A ROYAL AFFAIR

ON FRILLS AND FREEDOM

THEATRICAL REVIEW
By Daniel Lammin
3rd June 2012

The amount of sumptuous historical epics about sordid love affairs between European aristocracy is such that another one turning up is more likely to elicit groans than excitement. It seems like no stone has been left unturned, no stories left to tell. With 'A Royal Affair', the latest film from Danish director Nikolaj Arcel, we might have something fresh and fascinating enough to give the costume drama a much needed breath of fresh air.

Towards the end of the 18th century, Young Caroline Mathilde (Alicia Vikander) finds herself in the Danish court, married to King Christian VII (Mikkel Følsgaard), a young but troubled man, prone to erratic behaviour and violent mood swings. While the rest of Europe is caught in the Enlightenment, Denmark stifles under aristocratic rule and a king going mad quickly. Cut off from the rest of the world and with a husband she cannot love, Caroline retreats into herself, until a skilled and intelligent German doctor, Johann Friedrich Struensee (Mads Mikkelsen), is brought to court to tend to the king. Both the king and queen find themselves taken by this foreigner with radical ideas of equality and revolution, and a dangerous love affair develops between Caroline and Struensee that threatens to rip Denmark to pieces.

SWITCH: 'A ROYAL AFFAIR'

Cut from a similar cloth to 'Dangerous Liaisons' (1988) and 'Barry Lyndon' (1975), this is a film concerned as much with ideas as it is by royal decadence. While the affair between the queen and the doctor sits in the foreground of the drama, the image of a Denmark in social and political flux gains just as much attention, giving the affair a fascinating context. In many ways, what we see is an intricate love triangle between the king, queen and the doctor, based on common ideals and passions.
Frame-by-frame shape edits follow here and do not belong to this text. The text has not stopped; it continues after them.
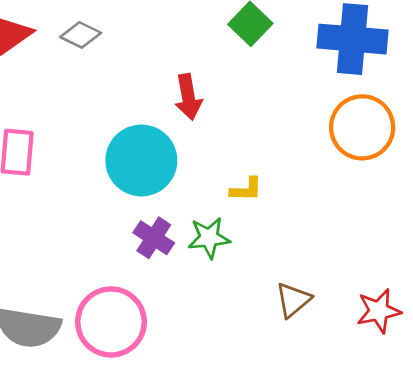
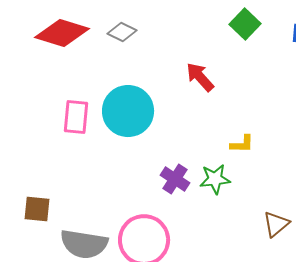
red arrow: (188, 97) -> (200, 77), turned 148
cyan circle: (141, 160) -> (128, 111), moved

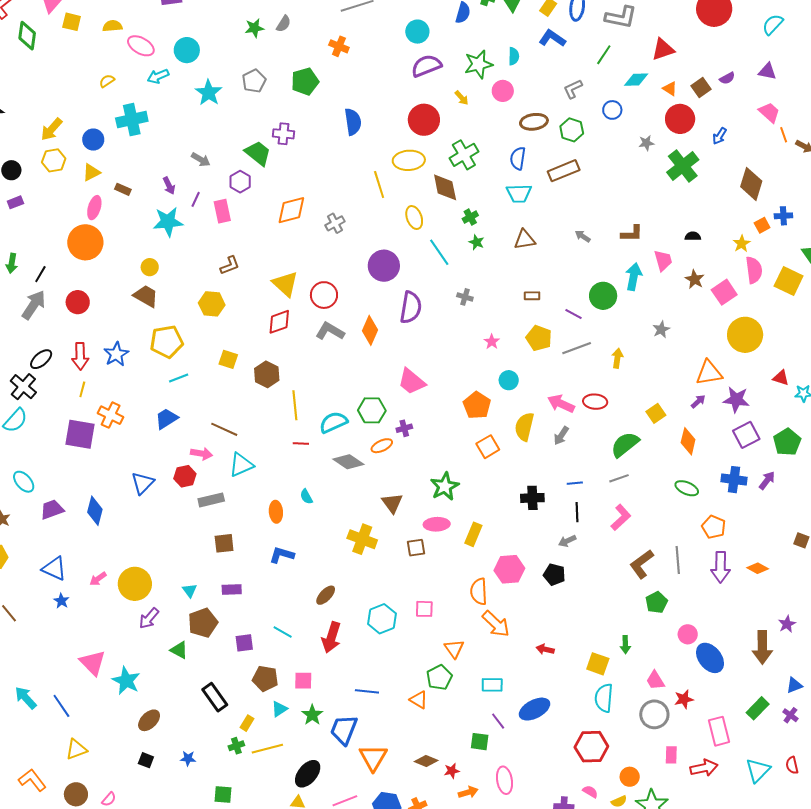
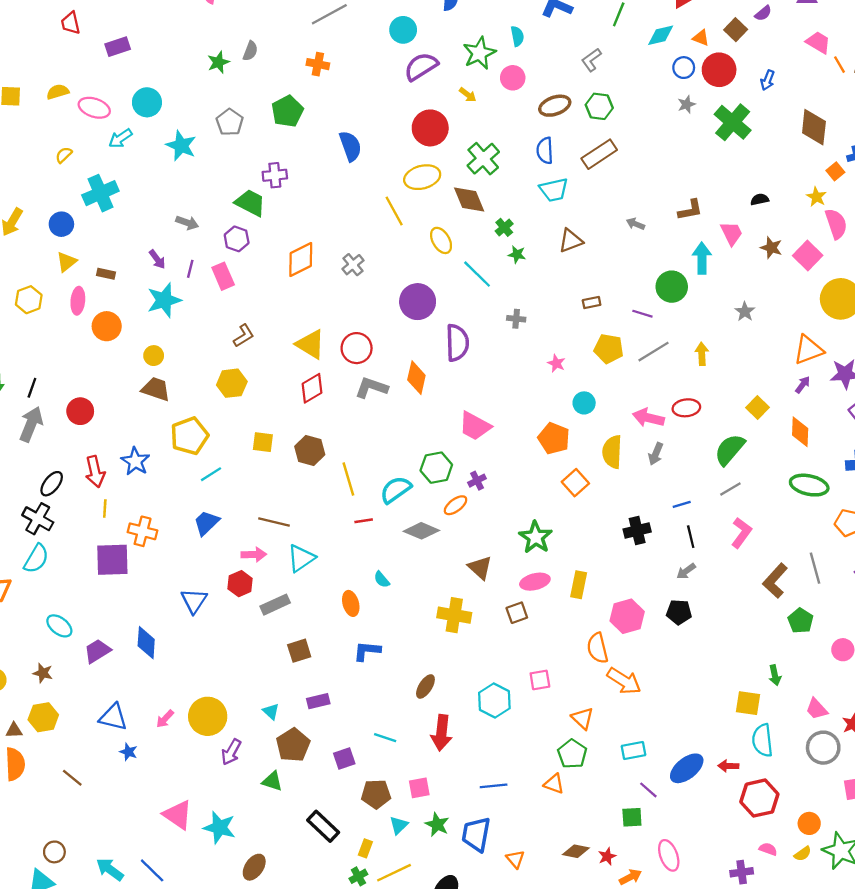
blue circle: (612, 110) -> (684, 68), moved
yellow hexagon: (54, 160) -> (29, 300), moved
orange circle: (85, 242) -> (107, 326), moved, size x0.7
green ellipse: (687, 488) -> (809, 485), size x1.4
red arrow: (545, 649) -> (728, 766), moved
orange triangle: (373, 758) -> (515, 859), size x0.6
Pitted against the stolid and outdated royal council, they make a formidable force for social upheaval, a force that crumbles with the illicit affair taking place in the queen's chamber. In a clever move, Arcel doesn't indulge in the bodice-ripping passions or the stunning production design, engaging the audience as much with their minds as with their senses. 'A Royal Affair' is a costume drama with an underlying current of cynicism, letting as much dirt and grime to appear within the cracks of this Danish aristocracy. The triangle is surrounded by selfish and sinister supporting characters, especially Ove Høegh-Guldberg (David Dencik), a career statesman pitted against Streunsee and his Enlightenment ideals, and Julian Marie (Trine Dyrholm), the Queen Dowager devoted to pushing her step-son off the throne.

'A Royal Affair' is a costume drama with an underlying current of cynicism, letting as much dirt and grime to appear within the cracks of this Danish aristocracy.
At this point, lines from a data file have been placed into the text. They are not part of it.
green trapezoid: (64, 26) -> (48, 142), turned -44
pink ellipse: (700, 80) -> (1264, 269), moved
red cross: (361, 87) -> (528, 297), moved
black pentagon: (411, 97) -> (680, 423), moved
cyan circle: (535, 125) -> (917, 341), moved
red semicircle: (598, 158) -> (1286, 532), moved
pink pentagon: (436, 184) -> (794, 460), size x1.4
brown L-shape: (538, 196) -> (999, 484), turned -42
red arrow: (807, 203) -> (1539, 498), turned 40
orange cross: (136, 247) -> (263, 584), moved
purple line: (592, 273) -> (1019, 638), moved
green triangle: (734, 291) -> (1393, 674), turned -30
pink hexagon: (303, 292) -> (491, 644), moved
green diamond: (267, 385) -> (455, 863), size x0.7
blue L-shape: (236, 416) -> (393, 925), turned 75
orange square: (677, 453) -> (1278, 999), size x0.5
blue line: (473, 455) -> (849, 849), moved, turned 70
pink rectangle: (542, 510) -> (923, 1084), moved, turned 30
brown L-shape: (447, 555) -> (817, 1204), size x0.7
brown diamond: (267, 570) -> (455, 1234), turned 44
All three leads give stirring performances. Vikander steers clear of making Caroline a wilting, weak flower, but instead a driven, veracious woman attempting to define a life for herself within a marriage she cannot stand. Mikkelsen is his usual stern, brooding self as Streunsee, entering the film with a much-needed masculine energy. Most impressive, however, is Følsgaard as Christian, an already award-winning performance. He delicately and expertly treads the line between a maniac, a man-child and a lost young man. Christian is a dangerous character, and without him, the film might not be as arresting as it is.

There is a fascinating visual flair to the film, something more grounded in reality than a sugar-coated idealised image of the Danish court. Arcel approaches the film in a manner similar to Joe Wright's 'Pride and Prejudice' (2005), enjoying the immense beauty of this world, but unafraid to show it coming apart at the seams. The rhythm is deliberate and careful, taking its time but never failing to keep you interested. 'A Royal Affair' works best by not assuming its audience isn't intrigued in watching the wheels of history turn, and anyone interested in a vivid recreation of this important moment in Denmark's history will find much to relish in it. Rather than putting another nail in the coffin of the costume epic, it reminds you just how effective and arresting they can be.